Die Wilde Bühne bietet ehemaligen Drogensüchtigen die Möglichkeit, unter ihresgleichen kreativ tätig zu sein. Die Bühne versteht sich nicht als Therapie, sondern eher als Anschluss an einen erfolgreichen Entzug.

Stuttgart - Wenn die vier Schauspieler gleich auf die Bühne gehen werden, dann wissen sie nicht, was sie sagen werden, geschweige denn, wie sich der Abend entwickelt. Auf der Bühne im Kulturwerk werden sie heute improvisieren. Das Publikum gibt den Schauspielern Stichworte, sie reagieren darauf und machen eine Geschichte daraus, mal komisch, mal tragisch.
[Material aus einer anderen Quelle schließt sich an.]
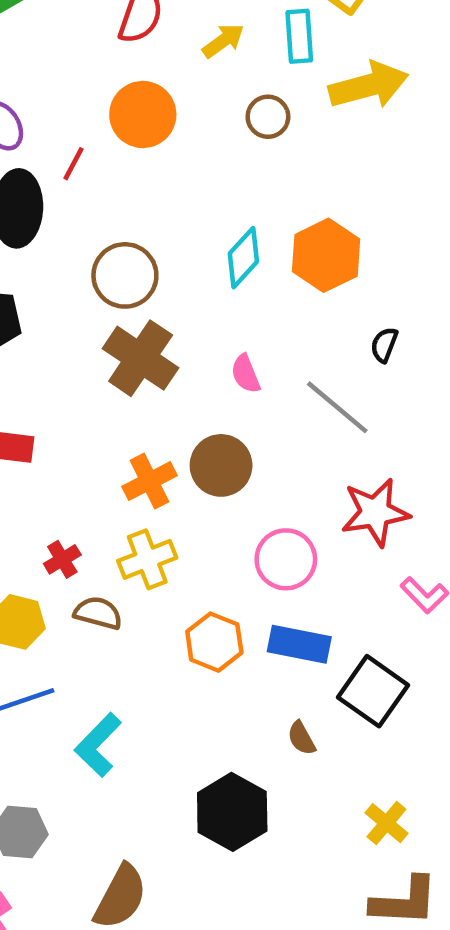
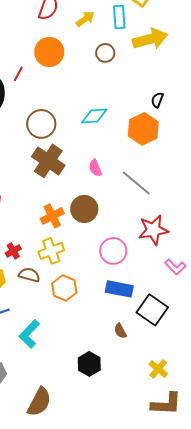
orange hexagon: (326, 255) -> (143, 129), moved
cyan diamond: (243, 258) -> (94, 116), turned 44
black semicircle: (384, 345) -> (157, 100), moved
orange hexagon: (214, 642) -> (64, 288), moved
black hexagon: (232, 812) -> (89, 364), size x0.7

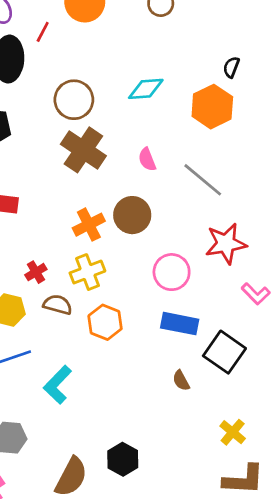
black hexagon: (89, 364) -> (123, 459), moved

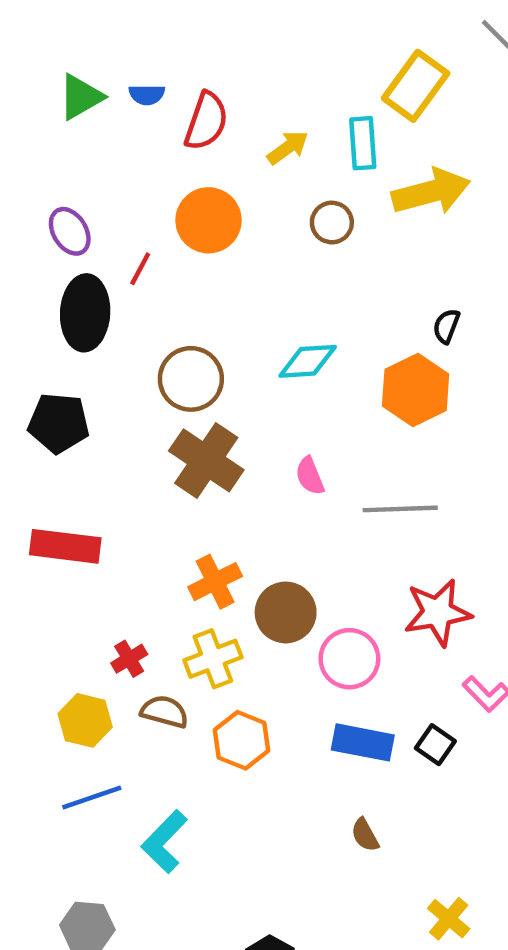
gray line: (203, 180) -> (400, 509), turned -42
brown circle: (132, 215) -> (286, 612), moved
black square: (224, 352) -> (435, 745), moved, size x0.6

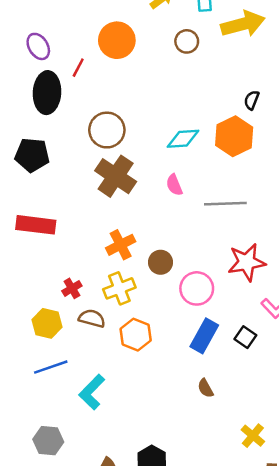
cyan diamond: (308, 361) -> (183, 139), moved
brown circle: (286, 612) -> (161, 262), size x0.7
blue rectangle: (363, 742) -> (204, 336), turned -72

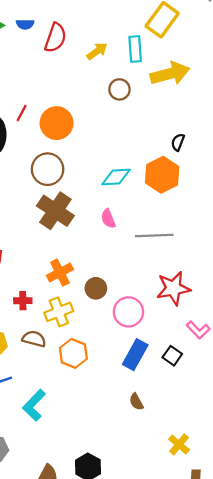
orange circle: (117, 40) -> (57, 123), moved
red cross: (72, 288) -> (23, 301), moved, turned 30

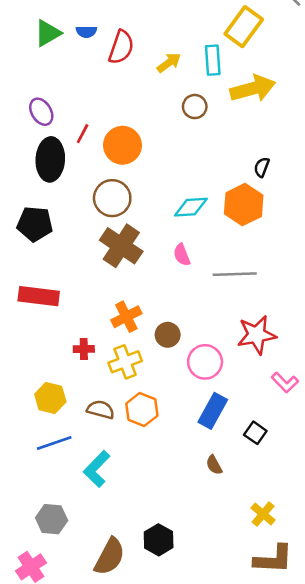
brown semicircle: (34, 339) -> (101, 410), moved
black square: (172, 356) -> (255, 433), moved

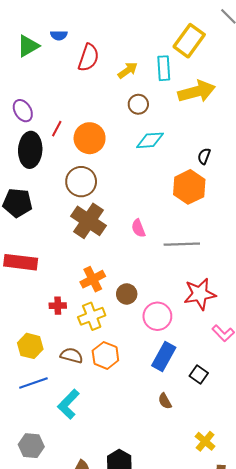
blue semicircle: (86, 32) -> (59, 35), moved
brown circle: (195, 107) -> (138, 104), moved
cyan diamond: (191, 207) -> (150, 140), moved

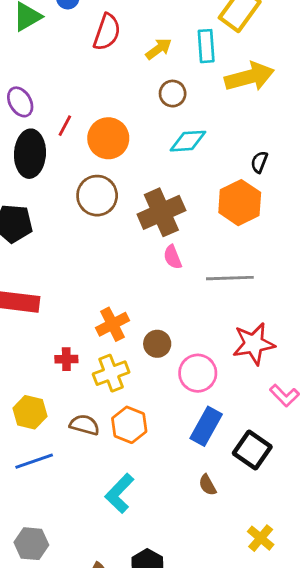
brown cross: (89, 221) -> (161, 212), moved, turned 32
black square: (199, 375) -> (252, 450), size x1.5
cyan L-shape: (68, 404) -> (119, 493), moved

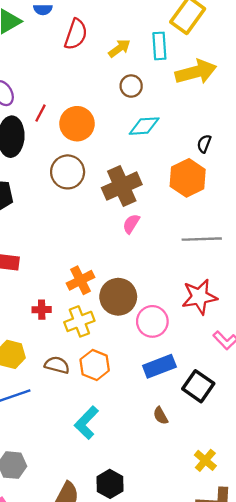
pink semicircle: (173, 257) -> (131, 224), turned 54
gray line: (230, 278) -> (202, 239), moved
brown circle: (157, 344) -> (118, 297), size x1.6
blue rectangle: (206, 426) -> (159, 366), turned 40

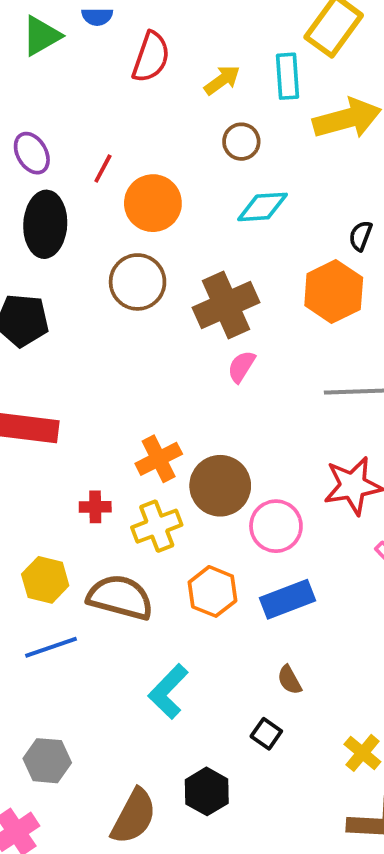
red line: (41, 113) -> (103, 169), moved
brown semicircle: (57, 365) -> (120, 597), size x1.6
orange hexagon: (95, 365) -> (213, 591), moved
black square: (198, 386) -> (266, 734), moved, size x0.6

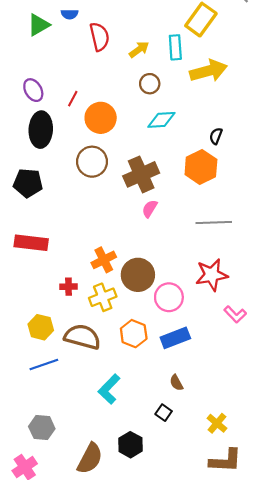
red semicircle: (151, 57) -> (99, 37), turned -32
Improvisationstheater gibt es mittlerweile viele, die Wilde Bühne ist aber etwas Besonderes: Wer hier in der Gruppe mit Theater spielen möchte, muss ehemaliger Drogenabhängiger sein.

 

Die beiden Sozialtherapeuten Rolf und Lea Butsch haben vor gut 25 Jahren die Wilde Bühne gegründet. „Ich hatte selbst viel Spaß am Theater und dachte mir dann, dass ich das mit meiner Arbeit als Suchttherapeutin verbinden kann“, sagt Lea Butsch. Die Wilde Bühne versteht sich nicht als Ersatz für eine Therapie, sondern eher als Anschluss an einen erfolgreichen Entzug. „Wir wollen die ehemaligen Abhängigen auffangen und ihnen nach der stationären Therapie eine Möglichkeit zum Austausch geben“, sagt Rolf Butsch.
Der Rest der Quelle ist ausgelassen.